Three approaches for analyzing the counterfactuality of counterfactual protocols
Alon Wander, Eliahu Cohen, Lev Vaidman

TL;DR
This paper evaluates three methods for analyzing the counterfactuality of communication protocols, finding that classical analysis is flawed, while the weak trace and Fisher information criteria agree and highlight the importance of postselection.
Contribution
It introduces and compares three approaches for assessing counterfactuality, emphasizing the role of postselection and discussing experimental modifications.
Findings
Classical analysis leads to contradictions and should be abandoned.
Weak trace and Fisher information criteria agree on counterfactuality assessments.
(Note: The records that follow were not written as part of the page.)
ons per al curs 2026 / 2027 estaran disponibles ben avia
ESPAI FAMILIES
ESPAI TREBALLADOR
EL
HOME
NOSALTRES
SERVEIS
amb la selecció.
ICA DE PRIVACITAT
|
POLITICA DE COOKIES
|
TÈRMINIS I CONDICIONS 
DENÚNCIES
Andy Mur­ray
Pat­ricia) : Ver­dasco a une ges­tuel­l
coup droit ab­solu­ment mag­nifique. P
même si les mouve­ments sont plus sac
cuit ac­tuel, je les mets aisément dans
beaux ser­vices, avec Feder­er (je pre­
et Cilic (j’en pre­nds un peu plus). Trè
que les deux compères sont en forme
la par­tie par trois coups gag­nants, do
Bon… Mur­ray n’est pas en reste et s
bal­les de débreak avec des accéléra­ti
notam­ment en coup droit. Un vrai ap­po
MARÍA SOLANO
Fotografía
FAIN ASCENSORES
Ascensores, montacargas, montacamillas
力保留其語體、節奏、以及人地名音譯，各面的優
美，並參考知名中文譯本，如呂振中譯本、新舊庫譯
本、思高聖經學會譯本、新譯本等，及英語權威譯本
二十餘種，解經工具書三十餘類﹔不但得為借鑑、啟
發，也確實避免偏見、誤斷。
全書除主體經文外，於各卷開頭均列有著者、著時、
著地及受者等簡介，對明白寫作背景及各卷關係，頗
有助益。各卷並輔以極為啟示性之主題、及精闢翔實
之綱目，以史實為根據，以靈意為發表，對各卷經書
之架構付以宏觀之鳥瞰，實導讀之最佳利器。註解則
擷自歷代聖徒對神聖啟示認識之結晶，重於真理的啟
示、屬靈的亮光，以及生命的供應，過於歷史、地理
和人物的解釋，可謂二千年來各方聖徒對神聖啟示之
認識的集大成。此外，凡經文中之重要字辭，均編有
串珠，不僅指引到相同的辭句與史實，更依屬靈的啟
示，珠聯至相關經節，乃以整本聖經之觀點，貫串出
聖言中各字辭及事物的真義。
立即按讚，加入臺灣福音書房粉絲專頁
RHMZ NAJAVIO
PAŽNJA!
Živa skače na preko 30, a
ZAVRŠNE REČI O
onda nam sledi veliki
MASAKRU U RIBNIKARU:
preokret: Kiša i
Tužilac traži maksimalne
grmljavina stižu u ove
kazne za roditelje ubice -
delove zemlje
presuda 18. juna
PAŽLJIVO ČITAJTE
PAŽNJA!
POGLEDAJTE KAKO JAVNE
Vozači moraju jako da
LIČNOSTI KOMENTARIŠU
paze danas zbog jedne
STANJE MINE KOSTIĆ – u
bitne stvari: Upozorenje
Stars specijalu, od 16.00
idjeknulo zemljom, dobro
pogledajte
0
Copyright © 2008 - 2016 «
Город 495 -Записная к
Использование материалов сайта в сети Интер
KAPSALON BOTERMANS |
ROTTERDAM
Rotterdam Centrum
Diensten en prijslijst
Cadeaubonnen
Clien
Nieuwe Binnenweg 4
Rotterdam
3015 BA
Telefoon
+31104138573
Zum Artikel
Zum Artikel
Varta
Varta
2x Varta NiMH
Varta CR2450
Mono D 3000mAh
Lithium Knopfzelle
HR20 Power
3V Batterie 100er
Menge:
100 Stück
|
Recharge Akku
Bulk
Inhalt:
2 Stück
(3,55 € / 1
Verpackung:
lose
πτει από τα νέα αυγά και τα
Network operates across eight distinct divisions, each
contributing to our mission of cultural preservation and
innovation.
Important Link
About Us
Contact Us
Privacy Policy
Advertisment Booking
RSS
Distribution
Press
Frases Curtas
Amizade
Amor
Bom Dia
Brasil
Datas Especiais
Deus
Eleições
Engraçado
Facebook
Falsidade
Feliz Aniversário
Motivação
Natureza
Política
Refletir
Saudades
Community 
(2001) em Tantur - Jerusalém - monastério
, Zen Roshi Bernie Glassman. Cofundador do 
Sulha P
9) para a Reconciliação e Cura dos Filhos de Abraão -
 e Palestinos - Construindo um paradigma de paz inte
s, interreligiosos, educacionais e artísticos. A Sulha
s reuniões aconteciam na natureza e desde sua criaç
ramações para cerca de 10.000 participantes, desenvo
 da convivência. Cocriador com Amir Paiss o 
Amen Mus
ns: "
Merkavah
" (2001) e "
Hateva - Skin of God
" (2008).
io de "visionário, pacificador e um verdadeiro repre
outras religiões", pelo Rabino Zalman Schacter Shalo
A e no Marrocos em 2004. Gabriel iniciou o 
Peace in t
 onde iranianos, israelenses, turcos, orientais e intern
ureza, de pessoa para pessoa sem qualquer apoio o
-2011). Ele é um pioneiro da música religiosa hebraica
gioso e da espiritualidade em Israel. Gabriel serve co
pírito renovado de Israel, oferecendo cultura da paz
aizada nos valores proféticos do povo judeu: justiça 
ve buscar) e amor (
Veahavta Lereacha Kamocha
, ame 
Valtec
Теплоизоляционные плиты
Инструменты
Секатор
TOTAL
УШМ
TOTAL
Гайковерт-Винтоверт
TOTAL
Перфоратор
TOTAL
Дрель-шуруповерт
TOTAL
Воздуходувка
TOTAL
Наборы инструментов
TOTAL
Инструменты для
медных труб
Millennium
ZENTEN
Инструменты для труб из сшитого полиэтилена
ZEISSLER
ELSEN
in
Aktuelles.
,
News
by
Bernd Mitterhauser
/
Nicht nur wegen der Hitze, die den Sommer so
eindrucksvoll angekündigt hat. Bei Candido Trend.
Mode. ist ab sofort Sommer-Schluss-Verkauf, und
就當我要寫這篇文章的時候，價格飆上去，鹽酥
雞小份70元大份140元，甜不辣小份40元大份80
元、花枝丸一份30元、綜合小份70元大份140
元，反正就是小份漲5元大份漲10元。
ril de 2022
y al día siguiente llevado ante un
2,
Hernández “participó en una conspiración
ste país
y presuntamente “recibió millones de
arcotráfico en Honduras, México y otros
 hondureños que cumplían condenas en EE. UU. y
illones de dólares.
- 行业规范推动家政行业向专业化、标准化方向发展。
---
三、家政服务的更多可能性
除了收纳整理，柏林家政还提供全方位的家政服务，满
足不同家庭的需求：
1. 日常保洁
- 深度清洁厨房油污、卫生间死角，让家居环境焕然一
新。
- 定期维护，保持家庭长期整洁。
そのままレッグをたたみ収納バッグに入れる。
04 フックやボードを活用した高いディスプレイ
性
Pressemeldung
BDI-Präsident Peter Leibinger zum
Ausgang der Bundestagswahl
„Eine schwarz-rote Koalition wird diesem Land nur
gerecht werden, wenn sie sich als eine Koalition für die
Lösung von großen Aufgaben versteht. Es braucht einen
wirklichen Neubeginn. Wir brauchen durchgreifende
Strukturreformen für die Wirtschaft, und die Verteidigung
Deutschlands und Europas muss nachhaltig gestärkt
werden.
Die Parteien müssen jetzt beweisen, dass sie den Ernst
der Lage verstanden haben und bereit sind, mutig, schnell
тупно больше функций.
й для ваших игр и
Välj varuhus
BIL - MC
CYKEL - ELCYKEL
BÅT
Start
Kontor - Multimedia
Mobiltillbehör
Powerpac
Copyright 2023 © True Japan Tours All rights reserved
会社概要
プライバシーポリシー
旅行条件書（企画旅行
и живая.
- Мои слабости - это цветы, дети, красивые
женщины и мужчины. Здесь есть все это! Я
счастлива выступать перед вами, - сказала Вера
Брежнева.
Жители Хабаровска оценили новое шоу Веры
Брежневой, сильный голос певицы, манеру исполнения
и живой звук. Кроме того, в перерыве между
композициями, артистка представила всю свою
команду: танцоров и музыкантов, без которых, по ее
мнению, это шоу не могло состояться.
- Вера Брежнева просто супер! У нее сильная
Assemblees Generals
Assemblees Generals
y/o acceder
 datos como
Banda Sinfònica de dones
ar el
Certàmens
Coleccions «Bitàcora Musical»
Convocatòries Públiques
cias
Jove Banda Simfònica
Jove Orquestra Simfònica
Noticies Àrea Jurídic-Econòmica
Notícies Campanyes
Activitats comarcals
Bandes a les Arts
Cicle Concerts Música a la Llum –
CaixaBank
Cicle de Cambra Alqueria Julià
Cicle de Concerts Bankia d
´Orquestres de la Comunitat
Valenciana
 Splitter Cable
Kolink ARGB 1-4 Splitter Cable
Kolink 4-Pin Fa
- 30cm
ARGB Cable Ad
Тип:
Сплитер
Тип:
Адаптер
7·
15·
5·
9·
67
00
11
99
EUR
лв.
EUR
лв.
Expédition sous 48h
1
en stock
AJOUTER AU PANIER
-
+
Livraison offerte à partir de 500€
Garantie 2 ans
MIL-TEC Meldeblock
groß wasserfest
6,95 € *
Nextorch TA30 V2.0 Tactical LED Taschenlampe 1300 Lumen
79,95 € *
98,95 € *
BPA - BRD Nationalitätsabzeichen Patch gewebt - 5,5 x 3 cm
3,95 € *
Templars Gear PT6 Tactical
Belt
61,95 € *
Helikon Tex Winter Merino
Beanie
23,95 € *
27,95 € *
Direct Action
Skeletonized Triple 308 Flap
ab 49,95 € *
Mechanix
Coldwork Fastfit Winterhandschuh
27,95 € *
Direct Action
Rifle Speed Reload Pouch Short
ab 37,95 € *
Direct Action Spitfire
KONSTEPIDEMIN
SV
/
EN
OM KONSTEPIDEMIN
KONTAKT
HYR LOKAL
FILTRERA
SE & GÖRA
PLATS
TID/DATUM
Postselection is essential for counterfactual communication protocols.
Abstract
Counterfactual communication protocols are analysed using three approaches: a classical argument, the weak trace criterion, and the Fisher information criterion. It is argued that the classical analysis leads to contradiction and should therefore be abandoned. The weak trace and Fisher information criteria are shown to agree about the degree of counterfactuality of communication protocols involving postselection. It is argued that postselection is a necessary ingredient of counterfactual communication protocols. Coherent interaction experiments, as well as a recently introduced modification of counterfactual communication setups which eliminates the weak trace, are discussed.